With older kids, you can give movies a shot if you’re on the fence and watch them together. Check in with them at intervals and make sure they feel comfortable.

“This is an important part of guiding kids to independently understand their own boundaries and comfort zones,” said Lakhani.

 

Alberta Movie Ratings: What do they mean?

Dr. Soraya Lakhani, registered psychologist and director of Yellow Kite Child Psychology, says these guidelines can be helpful and offer a place to start, but they aren’t going to work for every child and every family. Parents know their children better than anyone else and should use their knowledge of their child’s personality, preview a movie and read reviews to determine what is appropriate for their child.

G – General, suitable for viewing by all ages.

PG – Parental guidance is advised. Theme or content may not be suitable for all children.

14A – Suitable for viewing by persons 14 years of age or older. Persons under 14 must be accompanied by an adult. May contain violence, coarse language, and/or sexually suggestive scenes.
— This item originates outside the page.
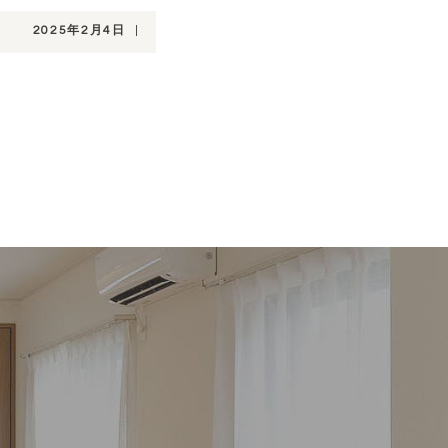
2025年2月4日
|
18A – Suitable for viewing by persons 18 years of age or older. Persons under 18 must be accompanied by an adult. May contain explicit violence, frequent coarse language, sexual activity and/or horror.

R – Admittance restricted to persons 18 years of age or older. Content not suitable for minors. Contains frequent sexual activity, brutal/graphic violence, intense horror and/or other disturbing content.

Adult – Admittance restricted to persons 18 years of age or older. Content not suitable for minors. Contains predominantly sexually explicit activity.